Remember how Mobb Deep quote Norman Connors’ “You are My Starship” in “Trife Life”? The latter starts with the exact same sparkling keyboard run that opens the former, and also transposes up the song’s bassline, transforming it from a weightless gliding into an ominous creeping. Given how anti-romantic the lyrics of “Trife Life” are, you could interpret this as ironic, as Havoc and Prodigy mocking the head-in-the-clouds romanticism of generations before them. But artists are always less motivated by irony than critics like to assume. There's an implied reverence in how little they fuck with the fragments lifted from the original song. What this reference evokes is a harder to place emotion; the echo of “Starship” serves as a dream-warmth that haunts you as you as you return to cold reality. A mirage you can't forget. (The song reaches a natural close… and then, after a brief silence, the beat starts up again, like an object in a haunted house coming to life of its own accord.)


Hip hop is by no means the only music of “roots and future”. It's present even in the most fervently modernist artistic cultures. When he was asked to create a work celebrating musique concrete’s 50th anniversary, Francis Dhomont was uniquely qualified for the job. He’d experimented with a kind of proto-concrete before the term existed, and had been quietly present for all the discoveries and conflicts that arose along the expedition led by Pierre Schaeffer.
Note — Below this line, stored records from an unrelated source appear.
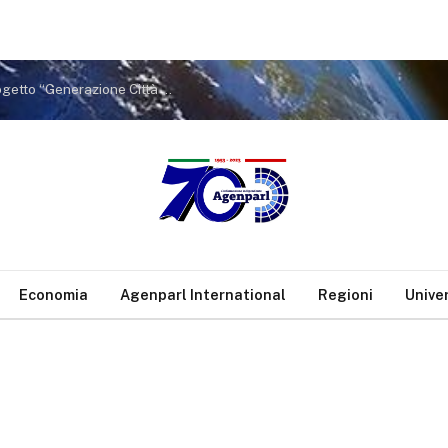
Salute urbana: Venezia punta sui giovani con il progetto “Generazione Città Sane
Economia
Agenparl International
Regioni
Unive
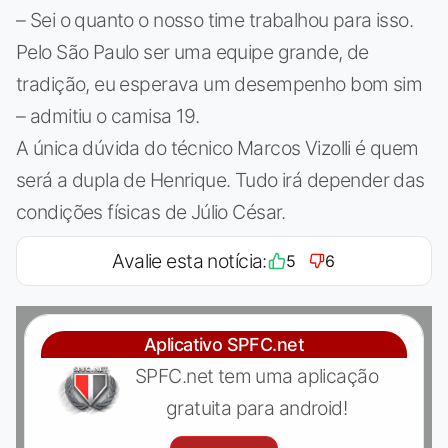
– Sei o quanto o nosso time trabalhou para isso.
Pelo São Paulo ser uma equipe grande, de
tradição, eu esperava um desempenho bom sim
– admitiu o camisa 19.
A única dúvida do técnico Marcos Vizolli é quem
será a dupla de Henrique. Tudo irá depender das
condições físicas de Júlio César.
Avalie esta notícia:
5
6
Aplicativo SPFC.net
SPFC.net tem uma aplicação
gratuita para android!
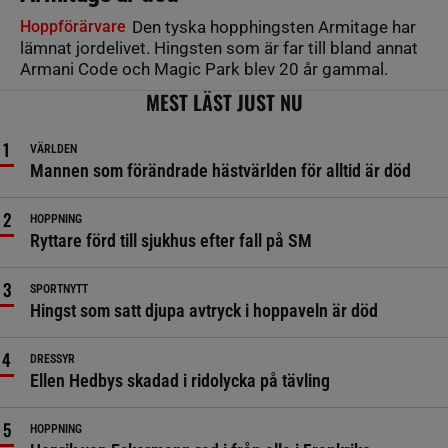
Hoppförärvare
Den tyska hopphingsten Armitage har
lämnat jordelivet. Hingsten som är far till bland annat
Armani Code och Magic Park blev 20 år gammal.
MEST LÄST JUST NU
VÄRLDEN
Mannen som förändrade hästvärlden för alltid är död
HOPPNING
Ryttare förd till sjukhus efter fall på SM
SPORTNYTT
Hingst som satt djupa avtryck i hoppaveln är död
DRESSYR
Ellen Hedbys skadad i ridolycka på tävling
HOPPNING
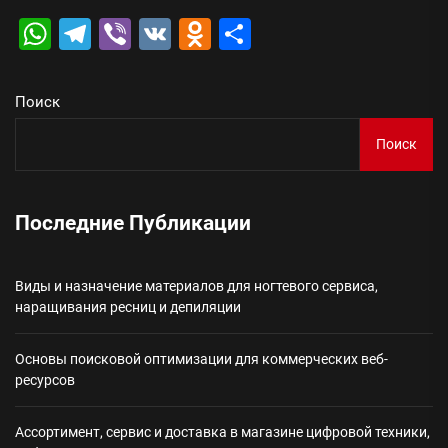
WhatsApp
Telegram
Viber
VK
Odnoklassniki
Отправить
Поиск
Поиск
Последние Публикации
Виды и назначение материалов для ногтевого сервиса,
наращивания ресниц и депиляции
Основы поисковой оптимизации для коммерческих веб-
ресурсов
Ассортимент, сервис и доставка в магазине цифровой техники,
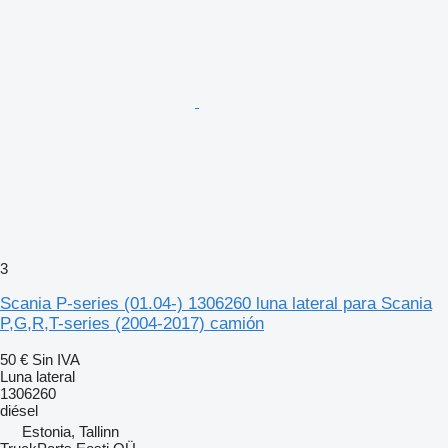
3
Scania P-series (01.04-) 1306260 luna lateral para Scania
P,G,R,T-series (2004-2017) camión
50 €
Sin IVA
Luna lateral
1306260
diésel
Estonia, Tallinn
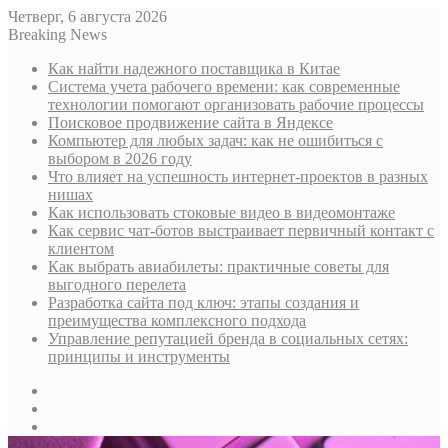
Четверг, 6 августа 2026
Breaking News
Как найти надежного поставщика в Китае
Система учета рабочего времени: как современные
технологии помогают организовать рабочие процессы
Поисковое продвижение сайта в Яндексе
Компьютер для любых задач: как не ошибиться с
выбором в 2026 году
Что влияет на успешность интернет-проектов в разных
нишах
Как использовать стоковые видео в видеомонтаже
Как сервис чат-ботов выстраивает первичный контакт с
клиентом
Как выбрать авиабилеты: практичные советы для
выгодного перелета
Разработка сайта под ключ: этапы создания и
преимущества комплексного подхода
Управление репутацией бренда в социальных сетях:
принципы и инструменты
Sidebar
Случайная
статья
Log
In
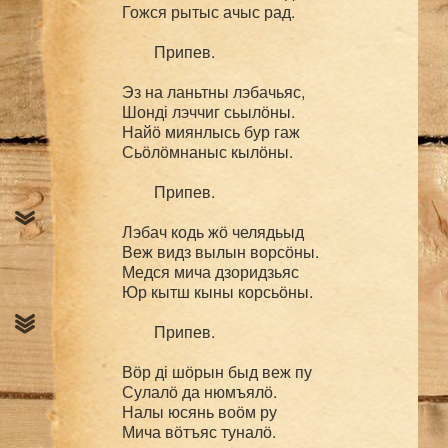
Гожся рытыс ачыс рад.

	Припев.

Эз на ланьтны лэбачьяс,

Шонді лэччиг сьылӧны.

Найӧ миянлысь бур гаж

Сьӧлӧмнаныс кылӧны.

	Припев.

Лэбач кодь жӧ челядьыд

Веж видз вылын ворсӧны.

Медся мича дзоридзьяс

Юр кытш кыны корсьӧны.

	Припев.

Вӧр ді шӧрын быд веж пу

Сулалӧ да нюмъялӧ.

Налы юсянь воӧм ру

Мича вӧтъяс туналӧ.
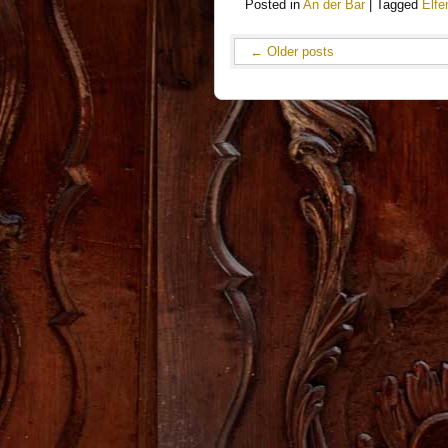
Posted in
An der Bar
|
Tagged
Elfe
←
Older posts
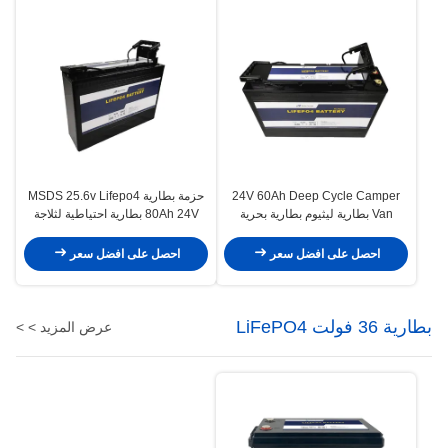
24V 60Ah Deep Cycle Camper
حزمة بطارية MSDS 25.6v Lifepo4
Van بطارية ليثيوم بطارية بحرية
80Ah 24V بطارية احتياطية لثلاجة
لمحرك التصيد
المنزل
احصل على افضل سعر
احصل على افضل سعر
بطارية 36 فولت LiFePO4
عرض المزيد > >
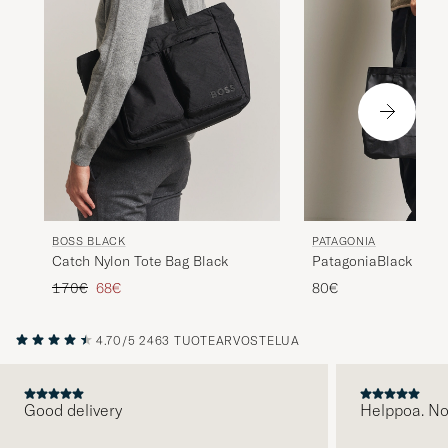
BOSS BLACK
PATAGONIA
Catch Nylon Tote Bag Black
PatagoniaBlack Hole
25LBlack
Tavallinen hinta
Alennettu hinta
170€
68€
80€
4.70/5
2463 TUOTEARVOSTELUA
Good delivery
Helppoa. N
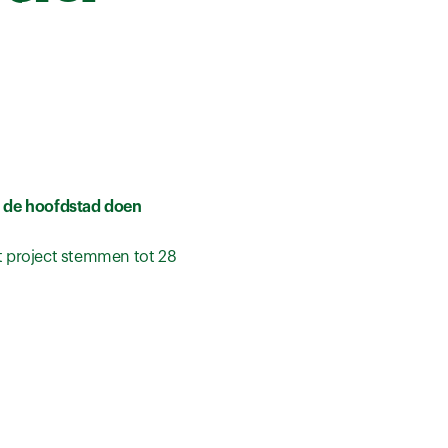
ie de hoofdstad doen
et project stemmen tot 28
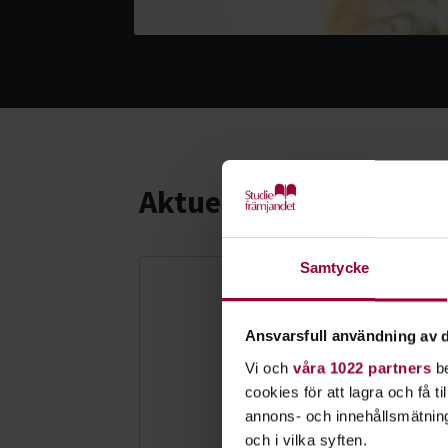
Aktuellt
Samtycke
Ansvarsfull användning av d
Vi och
våra 1022 partners
be
cookies för att lagra och få t
annons- och innehållsmätning
och i vilka syften.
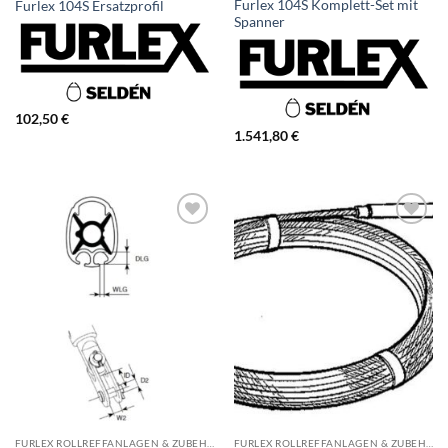
Furlex 104S Komplett-Set mit
Furlex 104S Ersatzprofil
Spanner
102,50
€
1.541,80
€
FURLEX ROLLREFFANLAGEN & ZUBEHÖR
FURLEX ROLLREFFANLAGEN & ZUBEHÖR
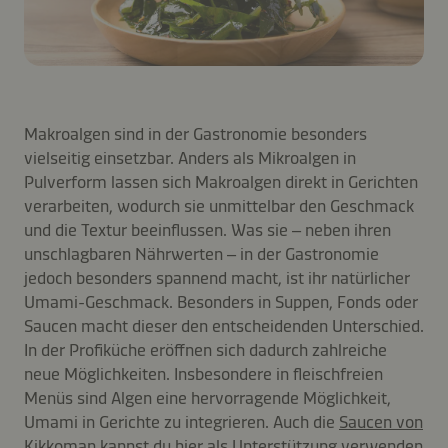
Makroalgen sind in der Gastronomie besonders
vielseitig einsetzbar. Anders als Mikroalgen in
Pulverform lassen sich Makroalgen direkt in Gerichten
verarbeiten, wodurch sie unmittelbar den Geschmack
und die Textur beeinflussen. Was sie – neben ihren
unschlagbaren Nährwerten – in der Gastronomie
jedoch besonders spannend macht, ist ihr natürlicher
Umami-Geschmack. Besonders in Suppen, Fonds oder
Saucen macht dieser den entscheidenden Unterschied.
In der Profiküche eröffnen sich dadurch zahlreiche
neue Möglichkeiten. Insbesondere in fleischfreien
Menüs sind Algen eine hervorragende Möglichkeit,
Umami in Gerichte zu integrieren. Auch die
Saucen von
Kikkoman
kannst du hier als Unterstützung verwenden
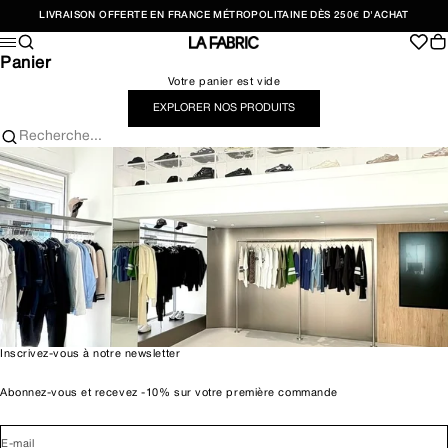
Passer au contenu
LIVRAISON OFFERTE EN FRANCE MÉTROPOLITAINE DÈS 250€ D'ACHAT
Recherche
Pan
Menu
LA FABRIC SHOP
Panier
Votre panier est vide
EXPLORER NOS PRODUITS
Recherche...
Inscrivez-vous à notre newsletter
Abonnez-vous et recevez -10% sur votre première commande
E-mail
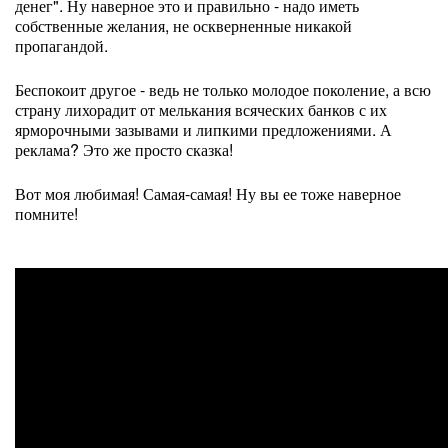
денег". Ну наверное это и правильно - надо иметь
собственные желания, не оскверненные никакой
пропагандой.
Беспокоит другое - ведь не только молодое поколение, а всю
страну лихорадит от мелькания всяческих банков с их
ярморочными зазывами и липкими предложениями. А
реклама? Это же просто сказка!
Вот моя любимая! Самая-самая! Ну вы ее тоже наверное
помните!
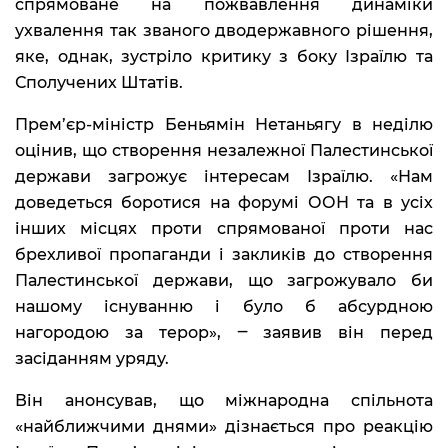
спрямоване на пожвавлення динаміки
ухвалення так званого дводержавного рішення,
яке, однак, зустріло критику з боку Ізраїлю та
Сполучених Штатів.
Прем’єр-міністр Беньямін Нетаньягу в неділю
оцінив, що створення незалежної Палестинської
держави загрожує інтересам Ізраїлю. «Нам
доведеться боротися на форумі ООН та в усіх
інших місцях проти спрямованої проти нас
брехливої пропаганди і закликів до створення
Палестинської держави, що загрожувало би
нашому існуванню і було б абсурдною
нагородою за терор», ‒ заявив він перед
засіданням уряду.
Він анонсував, що міжнародна спільнота
«найближчими днями» дізнається про реакцію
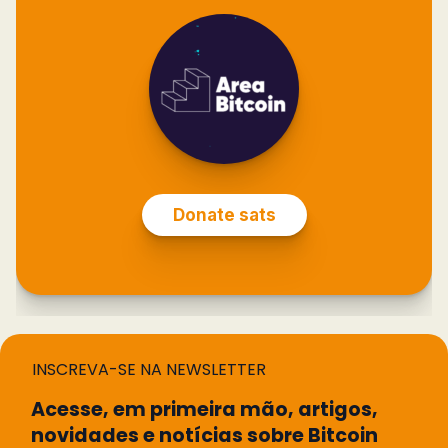
INSCREVA-SE NA NEWSLETTER
Acesse, em primeira mão, artigos,
novidades e notícias sobre Bitcoin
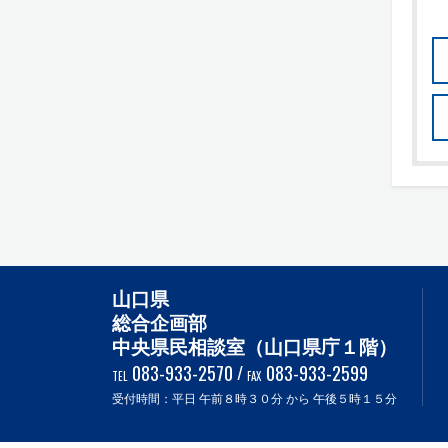
山口県
総合企画部
中央県民相談室（山口県庁１階）
083-933-2570
/
083-933-2599
TEL
FAX
受付時間：平日 午前８時３０分 から 午後５時１５分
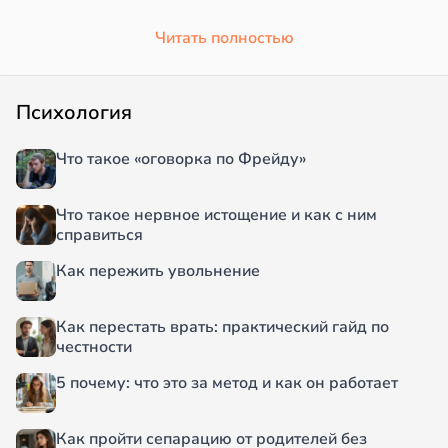
Читать полностью
Психология
Что такое «оговорка по Фрейду»
Что такое нервное истощение и как с ним
справиться
Как пережить увольнение
Как перестать врать: практический гайд по
честности
5 почему: что это за метод и как он работает
Как пройти сепарацию от родителей без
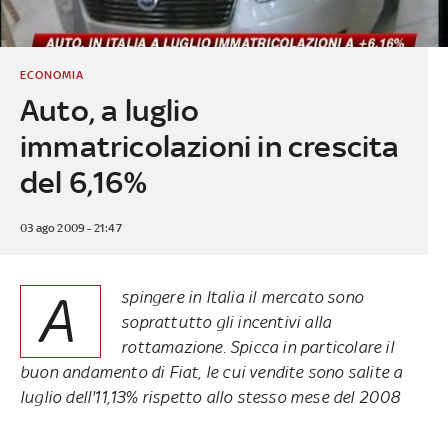
ECONOMIA
Auto, a luglio
immatricolazioni in crescita
del 6,16%
03 ago 2009 - 21:47
A
spingere in Italia il mercato sono
soprattutto gli incentivi alla
rottamazione. Spicca in particolare il
buon andamento di Fiat, le cui vendite sono salite a
luglio dell'11,13% rispetto allo stesso mese del 2008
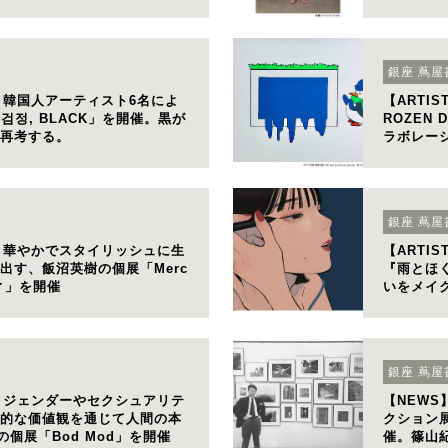
銀座 蔦屋
WS】韓国人アーティスト6名によ
【ARTI
 검정, BLACK」を開催。黒が
ROZEN 
再考する。
ラボレー
示。
銀座 蔦屋
WS】華やかでスタイリッシュに生
【ARTI
出す、飯沼英樹の個展「Merc
『雨とほ
ディ」を開催
いをメイ
銀座 蔦屋
WS】ジェンダーやセクシュアリテ
【NEW
的な価値観を通じて人間の本
クション展
の個展「Bod Mod」を開催
催。篠山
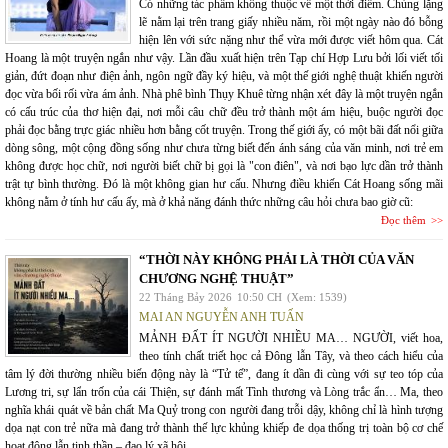
Có những tác phẩm không thuộc về một thời điểm. Chúng lặng
lẽ nằm lại trên trang giấy nhiều năm, rồi một ngày nào đó bỗng
hiện lên với sức nặng như thể vừa mới được viết hôm qua. Cát
Hoang là một truyện ngắn như vậy. Lần đầu xuất hiện trên Tạp chí Hợp Lưu bởi lối viết tối
giản, đứt đoạn như điện ảnh, ngôn ngữ đầy ký hiệu, và một thế giới nghệ thuật khiến người
đọc vừa bối rối vừa ám ảnh. Nhà phê bình Thụy Khuê từng nhận xét đây là một truyện ngắn
có cấu trúc của thơ hiện đại, nơi mỗi câu chữ đều trở thành một ám hiệu, buộc người đọc
phải đọc bằng trực giác nhiều hơn bằng cốt truyện. Trong thế giới ấy, có một bãi đất nổi giữa
dòng sông, một cộng đồng sống như chưa từng biết đến ánh sáng của văn minh, nơi trẻ em
không được học chữ, nơi người biết chữ bị gọi là "con điên", và nơi bạo lực dần trở thành
trật tự bình thường. Đó là một không gian hư cấu. Nhưng điều khiến Cát Hoang sống mãi
không nằm ở tính hư cấu ấy, mà ở khả năng đánh thức những câu hỏi chưa bao giờ cũ:
Đọc thêm
“THỜI NÀY KHÔNG PHẢI LÀ THỜI CỦA VĂN
CHƯƠNG NGHỆ THUẬT”
22 Tháng Bảy 2026
10:50 CH
(Xem: 1539)
MAI AN NGUYỄN ANH TUẤN
MẢNH ĐẤT ÍT NGƯỜI NHIỀU MA… NGƯỜI, viết hoa,
theo tính chất triết học cả Đông lẫn Tây, và theo cách hiểu của
tâm lý đời thường nhiều biến động này là “Tử tế”, đang ít dần đi cùng với sự teo tóp của
Lương tri, sự lẩn trốn của cái Thiện, sự đánh mất Tình thương và Lòng trắc ẩn… Ma, theo
nghĩa khái quát về bản chất Ma Quỷ trong con người đang trỗi dậy, không chỉ là hình tượng
dọa nạt con trẻ nữa mà đang trở thành thế lực khủng khiếp đe dọa thống trị toàn bộ cơ chế
hoạt động lẫn tinh thần – đạo lý xã hội…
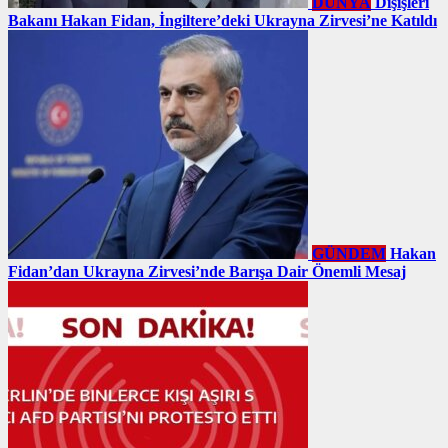
DÜNYA
Dışişleri
Bakanı Hakan Fidan, İngiltere’deki Ukrayna Zirvesi’ne Katıldı
GÜNDEM
Hakan
Fidan’dan Ukrayna Zirvesi’nde Barışa Dair Önemli Mesaj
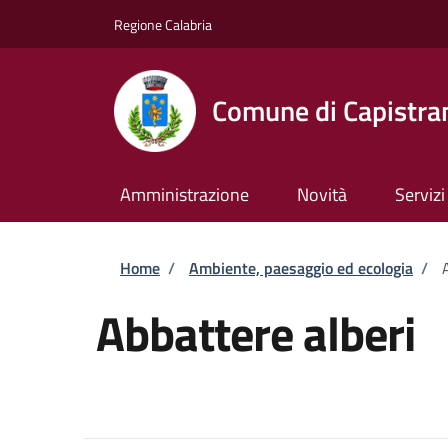
Salta al contenuto principale
Skip to footer content
Regione Calabria
Comune di Capistra
Amministrazione
Novità
Servizi
Briciole di pane
Home
/
Ambiente, paesaggio ed ecologia
/
Abbattere alberi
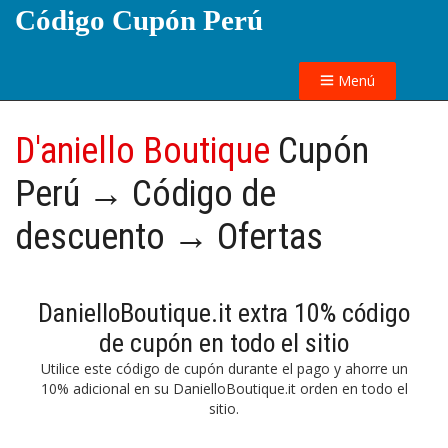
Código Cupón Perú
Menú
D'aniello Boutique
Cupón
Perú → Código de
descuento → Ofertas
DanielloBoutique.it extra 10% código
de cupón en todo el sitio
Utilice este código de cupón durante el pago y ahorre un
10% adicional en su DanielloBoutique.it orden en todo el
sitio.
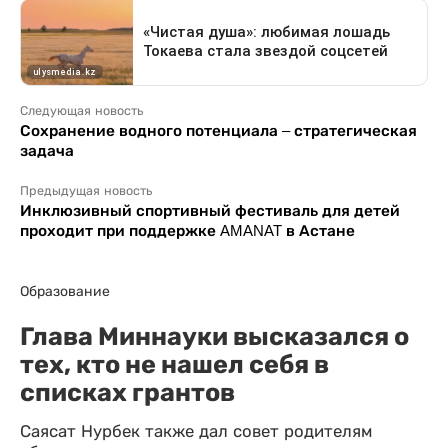
Следующая новость
Сохранение водного потенциала – стратегическая
задача
Предыдущая новость
Инклюзивный спортивный фестиваль для детей
проходит при поддержке AMANAT в Астане
Образование
Глава Миннауки высказался о
тех, кто не нашел себя в
списках грантов
Саясат Нурбек также дал совет родителям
One of the central recurring motifs in “Cycle of Sound” is a sequence lifted from the opening seconds of Schaeffer’s “Etude in Objects”. What’s striking is how Dhomont takes these sound objects, now rusty ancient museum pieces, and enchants them into a shimmering material which casts unpredictable trails of light in its wake. It’s a beautiful effect which elevates the original sounds to a higher plane. The cycle is dedicated to “musique concrete’s unfortunate creator”, which itself is a quotation… it’s how Schaeffer, the burningly curious yet forever disappointed explorer, once referred to himself. With this context in mind, Dhomont’s magician tricks with Schaeffer’s sounds feel like a touching rebuttal to the latter’s pessimism, a way of saying, “Don't despair! Look how far we’ve come, thanks to the possibilities you opened up!” The work is rich with other allusions, like the spooky recurring presence of medieval choral music (probably related to Dhomont’s contention that musique concrete was the Ars Nova of the 20th century), and a drone passage interrupted by blink-and-you’ll-miss-it flashbacks to classic works of concrete—ephemeral yet potent phantoms
. A former student of Nadia Boulenger, Dhomont absorbed both the aesthetics of the “old world” and European modernism through lived experience. While the initial impression that “Cycle of Sound” generates is one of blinding futurism and alienness, the work's inventiveness is inseparable from the cultural erudition and lived memory that went into it.